B) ANSWER THE FOLLOWİNG QUESTİONS 5. If a researcher wants to find out how

well a combination of several different variables can predict a single outcome, which correlation coefficient would be employed?a. Pearson correlation coefficient. b. Partial correlation coefficient.c. Multiple correlation coefficient.

(c) The multiple correlation coefficient determines the strength of the relationship between a weighted combination of variables and some outcome that this combination of variables may predict

6. If a researcher wants to find out how strongly two variables are related when the influence of some third variable is eliminated, what correlation coefficient would the researcher use?a. Pearson correlation coefficient. b. Partial correlation coefficient.c. Multiple correlation coefficient.

(b) The partial correlation coefficient mathematically controls the influence of one variable while measuring the strength of the relationship between two other variables.

7. If a researcher has two sets of exact measurements on the same group of people and wants to find out how closely these two sets of measurements are related, what correlation coefficient would the researcher use? a. Pearson correlation coefficient. b. Partial correlation coefficient.c. Multiple correlation coefficient.

(a) The Pearson correlation coefficient is used when the scores are interval/ratio or ordinal data. This statement describes interval/ratio data for both variables.

EXPLAIN WHAT IS MEANT BY EACH OF THE FOLLOWING STATISTICAL STATEMENTS.

8. There is a Pearson r of -.90 between the number of books borrowed from the library and performance on the Graduate Record Exam.

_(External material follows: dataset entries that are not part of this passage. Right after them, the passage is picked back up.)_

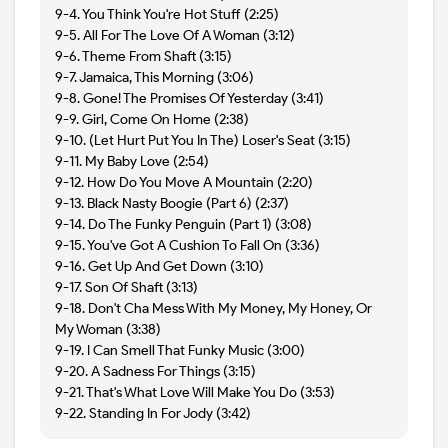
9-4. You Think You're Hot Stuff (2:25)
9-5. All For The Love Of A Woman (3:12)
9-6. Theme From Shaft (3:15)
9-7. Jamaica, This Morning (3:06)
9-8. Gone! The Promises Of Yesterday (3:41)
9-9. Girl, Come On Home (2:38)
9-10. (Let Hurt Put You In The) Loser's Seat (3:15)
9-11. My Baby Love (2:54)
9-12. How Do You Move A Mountain (2:20)
9-13. Black Nasty Boogie (Part 6) (2:37)
9-14. Do The Funky Penguin (Part 1) (3:08)
9-15. You've Got A Cushion To Fall On (3:36)
9-16. Get Up And Get Down (3:10)
9-17. Son Of Shaft (3:13)
9-18. Don't Cha Mess With My Money, My Honey, Or
My Woman (3:38)
9-19. I Can Smell That Funky Music (3:00)
9-20. A Sadness For Things (3:15)
9-21. That's What Love Will Make You Do (3:53)
9-22. Standing In For Jody (3:42)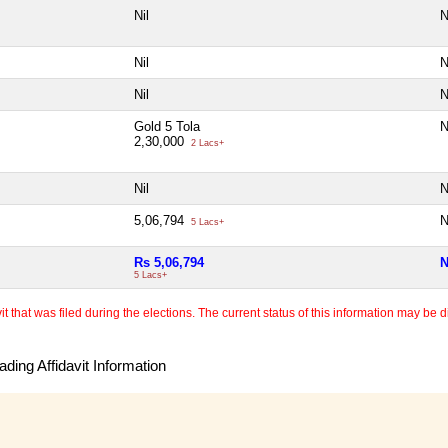
Nil
N
Nil
N
Nil
N
Gold 5 Tola
N
2,30,000
2 Lacs+
Nil
N
5,06,794
N
5 Lacs+
Rs 5,06,794
N
5 Lacs+
 that was filed during the elections. The current status of this information may be diff
ding Affidavit Information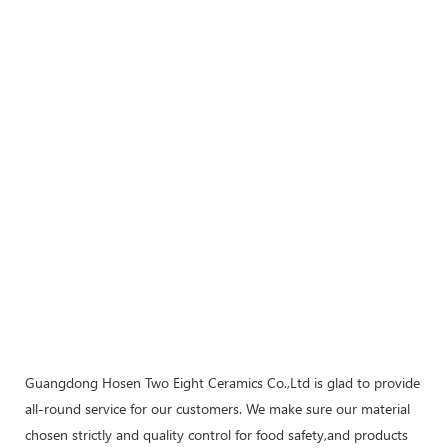
Guangdong Hosen Two Eight Ceramics Co.,Ltd is glad to provide
all-round service for our customers. We make sure our material
chosen strictly and quality control for food safety,and products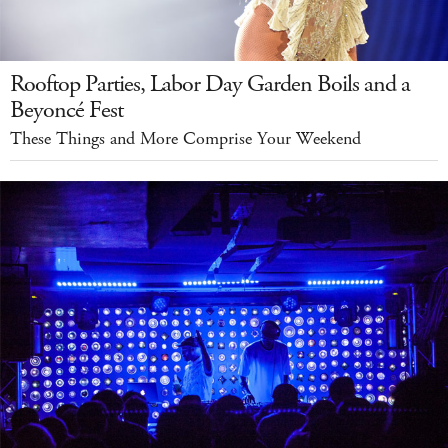
Rooftop Parties, Labor Day Garden Boils and a
Beyoncé Fest
These Things and More Comprise Your Weekend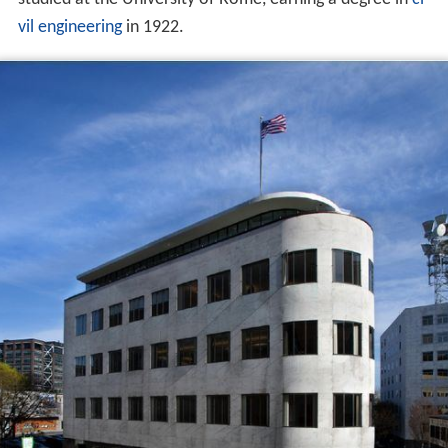
vil engineering
in 1922.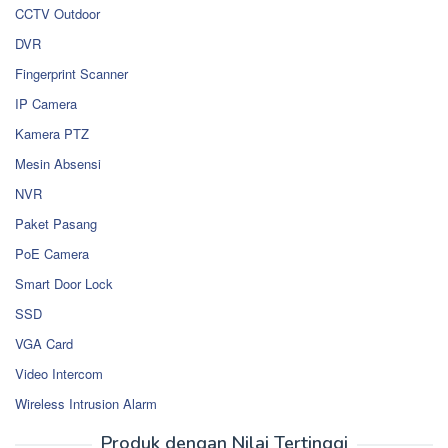
CCTV Outdoor
DVR
Fingerprint Scanner
IP Camera
Kamera PTZ
Mesin Absensi
NVR
Paket Pasang
PoE Camera
Smart Door Lock
SSD
VGA Card
Video Intercom
Wireless Intrusion Alarm
Produk dengan Nilai Tertinggi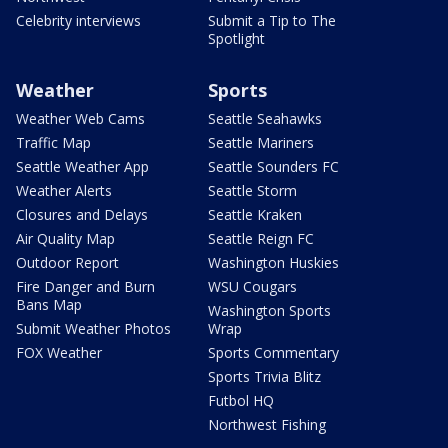
Celebrity interviews
Submit a Tip to The
Spotlight
Weather
Sports
Weather Web Cams
Seattle Seahawks
Traffic Map
Seattle Mariners
Seattle Weather App
Seattle Sounders FC
Weather Alerts
Seattle Storm
Closures and Delays
Seattle Kraken
Air Quality Map
Seattle Reign FC
Outdoor Report
Washington Huskies
Fire Danger and Burn
WSU Cougars
Bans Map
Washington Sports
Submit Weather Photos
Wrap
FOX Weather
Sports Commentary
Sports Trivia Blitz
Futbol HQ
Northwest Fishing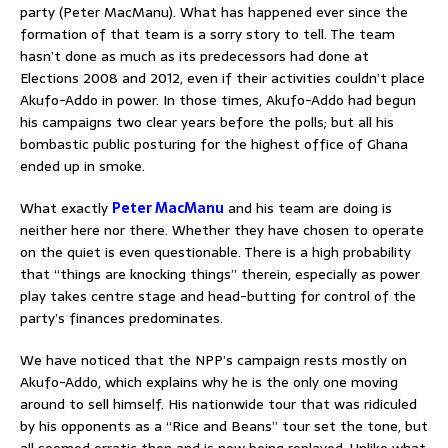
party (Peter MacManu). What has happened ever since the
formation of that team is a sorry story to tell. The team
hasn’t done as much as its predecessors had done at
Elections 2008 and 2012, even if their activities couldn’t place
Akufo-Addo in power. In those times, Akufo-Addo had begun
his campaigns two clear years before the polls; but all his
bombastic public posturing for the highest office of Ghana
ended up in smoke.
What exactly
Peter MacManu
and his team are doing is
neither here nor there. Whether they have chosen to operate
on the quiet is even questionable. There is a high probability
that “things are knocking things” therein, especially as power
play takes centre stage and head-butting for control of the
party’s finances predominates.
We have noticed that the NPP’s campaign rests mostly on
Akufo-Addo, which explains why he is the only one moving
around to sell himself. His nationwide tour that was ridiculed
by his opponents as a “Rice and Beans” tour set the tone, but
all seemed erratic then and is now being replayed. Unlike what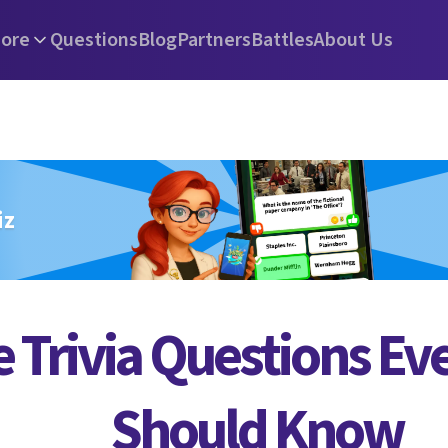
ore
Questions
Blog
Partners
Battles
About Us
iz
 Trivia Questions Ev
Should Know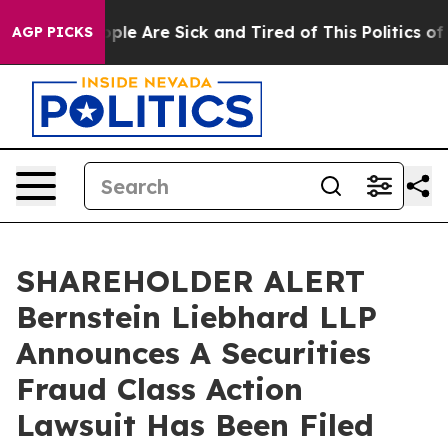
 Win: “People Are Sick and Tired of This Politics of Ha
AGP PICKS
SHAREHOLDER ALERT
Bernstein Liebhard LLP
Announces A Securities
Fraud Class Action
Lawsuit Has Been Filed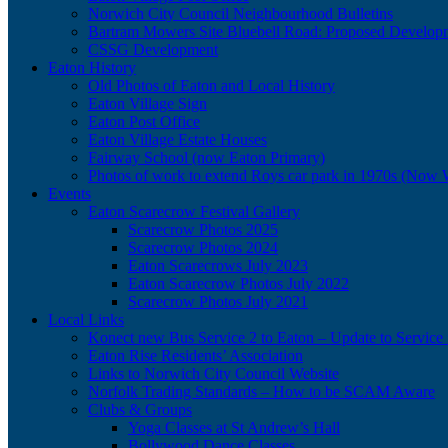
Norwich City Council Neighbourhood Bulletins
Bartram Mowers Site Bluebell Road: Proposed Develop
CSSG Development
Eaton History
Old Photos of Eaton and Local History
Eaton Village Sign
Eaton Post Office
Eaton Village Estate Houses
Fairway School (now Eaton Primary)
Photos of work to extend Roys car park in 1970s (Now 
Events
Eaton Scarecrow Festival Gallery
Scarecrow Photos 2025
Scarecrow Photos 2024
Eaton Scarecrows July 2023
Eaton Scarecrow Photos July 2022
Scarecrow Photos July 2021
Local Links
Konect new Bus Service 2 to Eaton – Update to Service 
Eaton Rise Residents’ Association
Links to Norwich City Council Website
Norfolk Trading Standards – How to be SCAM Aware
Clubs & Groups
Yoga Classes at St Andrew’s Hall
Bollywood Dance Classes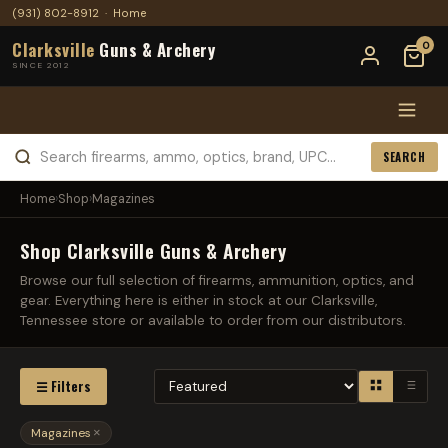
(931) 802-8912
·
Home
Clarksville
Guns & Archery
0
SINCE 2012
SEARCH
Home
›
Shop
›
Magazines
Shop Clarksville Guns & Archery
Browse our full selection of firearms, ammunition, optics, and
gear. Everything here is either in stock at our Clarksville,
Tennessee store or available to order from our distributors.
☰ Filters
Magazines
×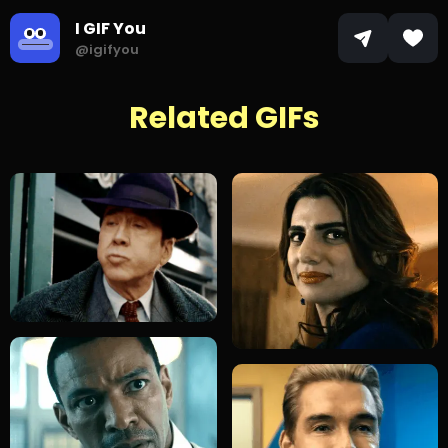
I GIF You
@igifyou
Related GIFs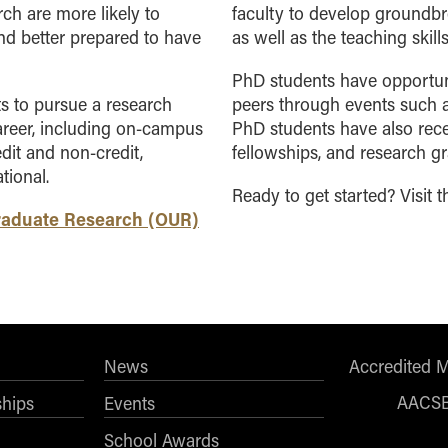
ch are more likely to
faculty to develop ground
and better prepared to have
as well as the
teaching skill
PhD students have opportunit
s to pursue a research
peers through events such 
areer, including on-campus
PhD students have also rece
it and non-credit,
fellowships, and research gr
tional.
Ready to get started? Visit 
graduate Research (OUR)
News
Accredited 
AACS
ships
Events
School Awards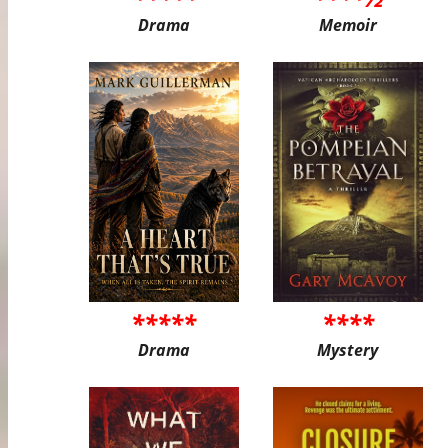
Drama
Memoir
*****
****
Drama
Mystery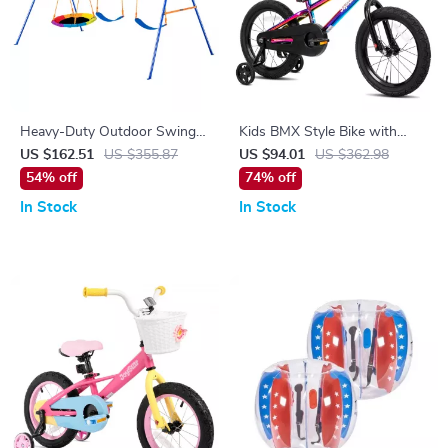
Heavy-Duty Outdoor Swing
Kids BMX Style Bike with
Set for Kids
Training Wheels
US $162.51
US $355.87
US $94.01
US $362.98
54% off
74% off
In Stock
In Stock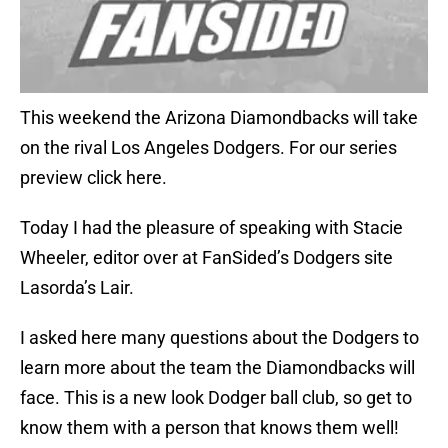
This weekend the Arizona Diamondbacks will take
on the rival Los Angeles Dodgers. For our series
preview click here.
Today I had the pleasure of speaking with Stacie
Wheeler, editor over at FanSided’s Dodgers site
Lasorda’s Lair.
I asked here many questions about the Dodgers to
learn more about the team the Diamondbacks will
face. This is a new look Dodger ball club, so get to
know them with a person that knows them well!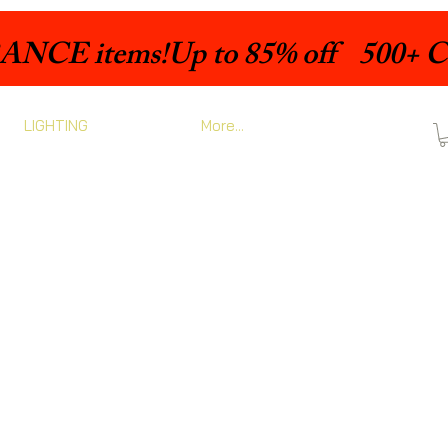
LIGHTING
More...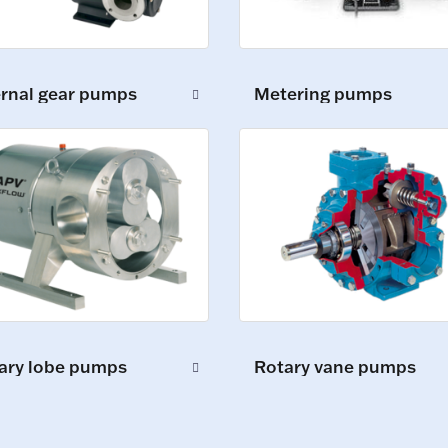
ernal gear pumps
Metering pumps
ary lobe pumps
Rotary vane pumps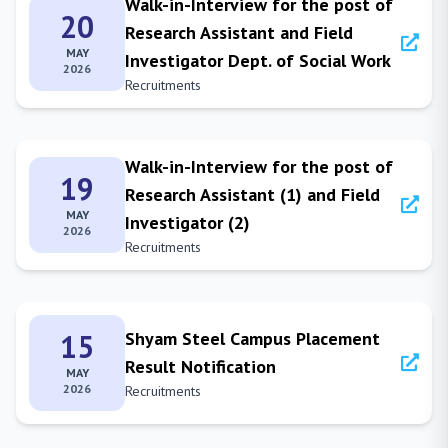
Walk-in-Interview for the post of
20
Research Assistant and Field
MAY
Investigator Dept. of Social Work
2026
Recruitments
Walk-in-Interview for the post of
19
Research Assistant (1) and Field
MAY
Investigator (2)
2026
Recruitments
15
Shyam Steel Campus Placement
Result Notification
MAY
2026
Recruitments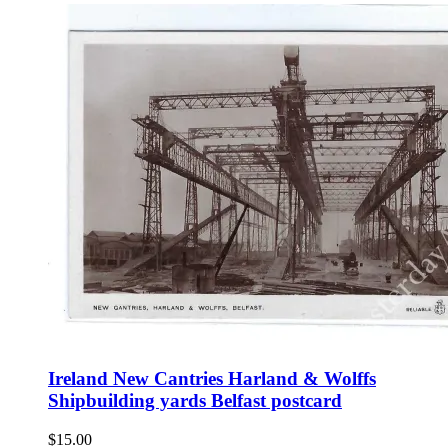
Ireland New Cantries Harland & Wolffs
Shipbuilding yards Belfast postcard
$
15.00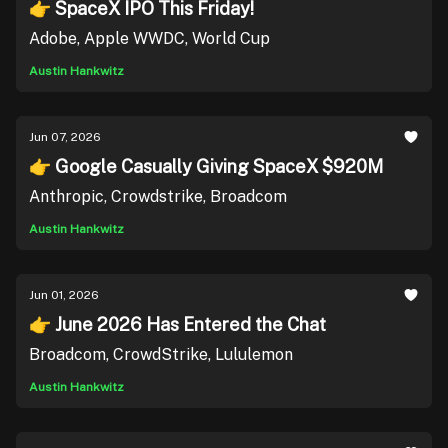
👉 SpaceX IPO This Friday!
Adobe, Apple WWDC, World Cup
Austin Hankwitz
Jun 07, 2026
👉 Google Casually Giving SpaceX $920M
Anthropic, Crowdstrike, Broadcom
Austin Hankwitz
Jun 01, 2026
👉 June 2026 Has Entered the Chat
Broadcom, CrowdStrike, Lululemon
Austin Hankwitz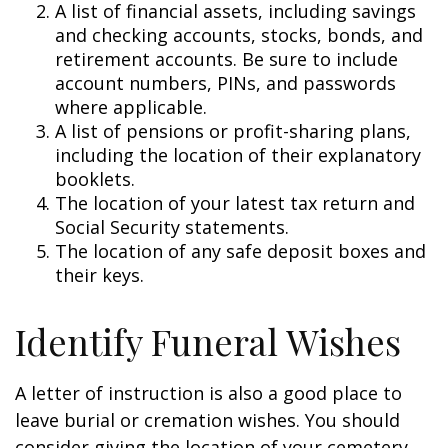
A list of financial assets, including savings
and checking accounts, stocks, bonds, and
retirement accounts. Be sure to include
account numbers, PINs, and passwords
where applicable.
A list of pensions or profit-sharing plans,
including the location of their explanatory
booklets.
The location of your latest tax return and
Social Security statements.
The location of any safe deposit boxes and
their keys.
Identify Funeral Wishes
A letter of instruction is also a good place to
leave burial or cremation wishes. You should
consider giving the location of your cemetery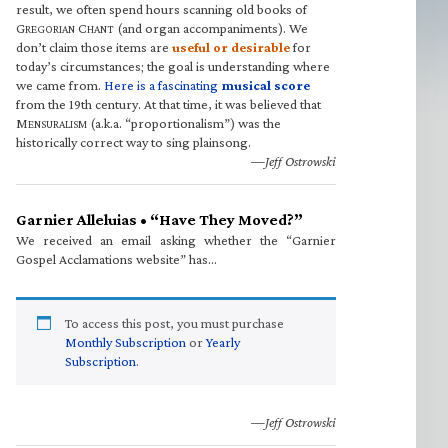
result, we often spend hours scanning old books of
G
C
(and organ accompaniments). We
REGORIAN
HANT
don’t claim those items are
useful or desirable
for
today’s circumstances; the goal is understanding where
we came from.
Here is a fascinating
musical score
from the 19th century. At that time, it was believed that
M
(a.k.a. “proportionalism”) was the
ENSURALISM
historically correct way to sing plainsong.
—Jeff Ostrowski
Garnier Alleluias • “Have They Moved?”
We received an email asking whether the “Garnier
Gospel Acclamations website” has…
To access this post, you must purchase
Monthly Subscription
or
Yearly
Subscription
.
—Jeff Ostrowski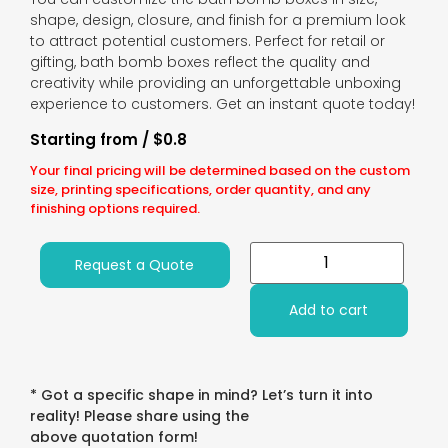
shape, design, closure, and finish for a premium look
to attract potential customers. Perfect for retail or
gifting, bath bomb boxes reflect the quality and
creativity while providing an unforgettable unboxing
experience to customers. Get an instant quote today!
Starting from / $0.8
Your final pricing will be determined based on the custom
size, printing specifications, order quantity, and any
finishing options required.
Request a Quote
Add to cart
* Got a specific shape in mind? Let’s turn it into
reality! Please share using the
above quotation form!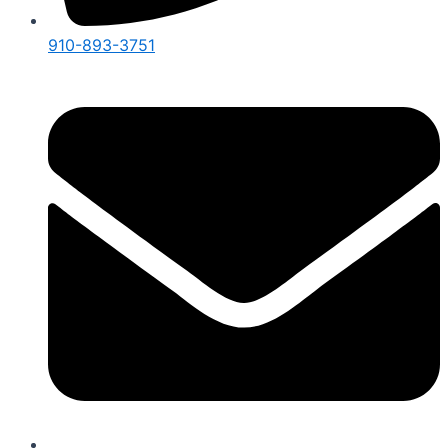
910-893-3751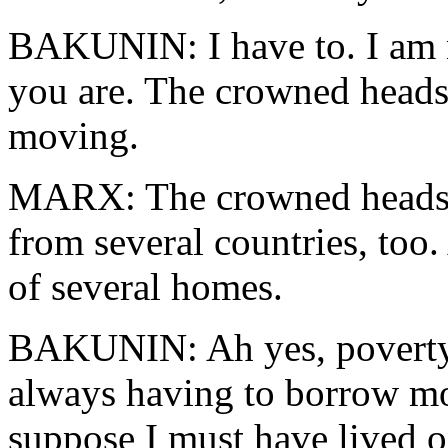
BAKUNIN: I have to. I am no
you are. The crowned heads
moving.
MARX: The crowned heads 
from several countries, too
of several homes.
BAKUNIN: Ah yes, poverty 
always having to borrow mo
suppose I must have lived 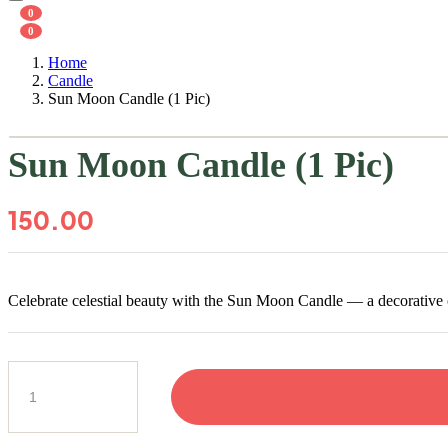
0
0
Home
Candle
Sun Moon Candle (1 Pic)
Sun Moon Candle (1 Pic)
150.00
Celebrate celestial beauty with the Sun Moon Candle — a decorative c
Sun
Moon
Candle
(1
Pic)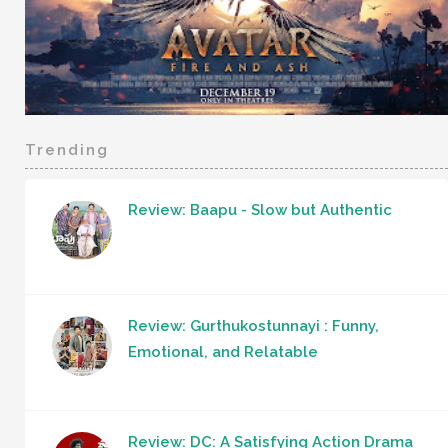
Trending
Review: Baapu - Slow but Authentic
Review: Gurthukostunnayi : Funny,
Emotional, and Relatable
Review: DC: A Satisfying Action Drama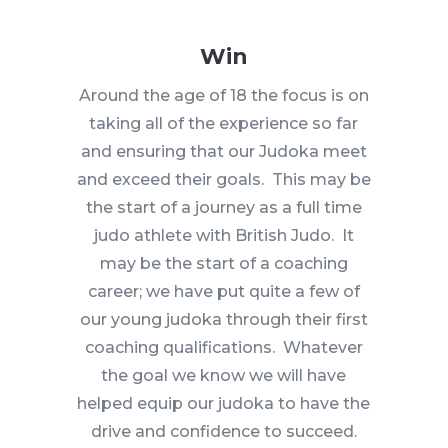
Win
Around the age of 18 the focus is on
taking all of the experience so far
and ensuring that our Judoka meet
and exceed their goals. This may be
the start of a journey as a full time
judo athlete with British Judo. It
may be the start of a coaching
career; we have put quite a few of
our young judoka through their first
coaching qualifications. Whatever
the goal we know we will have
helped equip our judoka to have the
drive and confidence to succeed.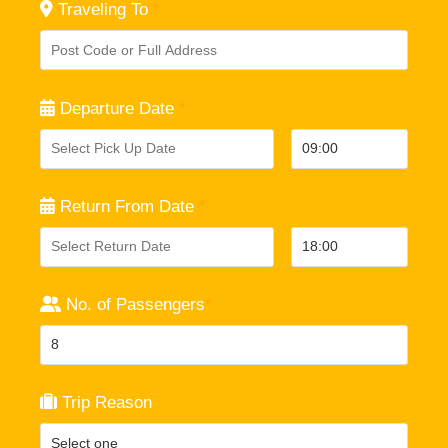
Traveling To
*
Departure Date
*
Return From Date
*
No. of Passengers
*
Trip Reason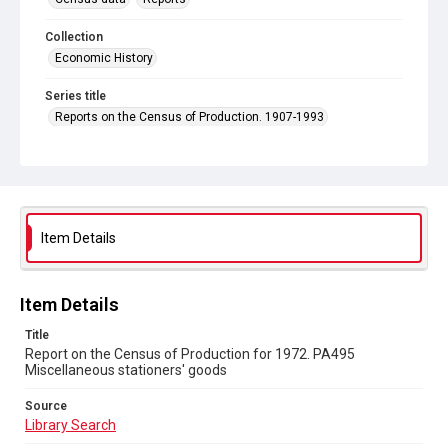
Collection
Economic History
Series title
Reports on the Census of Production. 1907-1993
Sub-series title
Report on the Census of Production for 1972
Source
Library Search
Item Details
Copyright and reuse
In Copyright
Item Details
Title
Report on the Census of Production for 1972. PA495
Miscellaneous stationers' goods
Source
Library Search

a. Students who borrowed a large number of books from the library did better on the exam than those who borrowed a low number of books.

b. Students who did well on the exam also borrowed a large number of books from the library.

c. Borrowing books from the library caused a person to do well on the exam.

d. There was very little (if any) relationship between the number of books the person borrowed from the library and that person's performance on the Graduate Record Exam.

e. None of the above is a correct interpretation.

Answer: e This statement indicates an inverse relationship

(negative correlation). Statements (a) and (b) describe a positive

correlation. If (a) were reversed to say "Students who borrowed a large number of books from the library did worse on the exam than those who borrowed a low number of books," this would be an accurate statement of this relationship.

Response (c) not only states a positive relationship, it also states causality - which is something a correlation coefficient does not do.

Response (d) describes a near zero correlation coefficient.

9. The Pearson correlation between ranking in the prom competition and performance in the science class was .15.

a. People who ranked high in science class were also likely to rank high in the prom competition.

b. People who ranked high in the science class were likely to rank low in the prom competition.

c. Successful performance in the science class caused a person to do well in the prom competition.

d. None of the above is an acceptable interpretation of this statement.

Answer: d

Response (a) states a high positive correlation (perhaps .85).

Response (b) states a high negative correlation (perhaps -.85).

Response (c) not only describes a positive relationship, it also states causality - which is something a simple correlation coefficient does not permit.

An accurate statement would be, "It was impossible to make accurate predictions of performance in science class based on performance in the prom competition."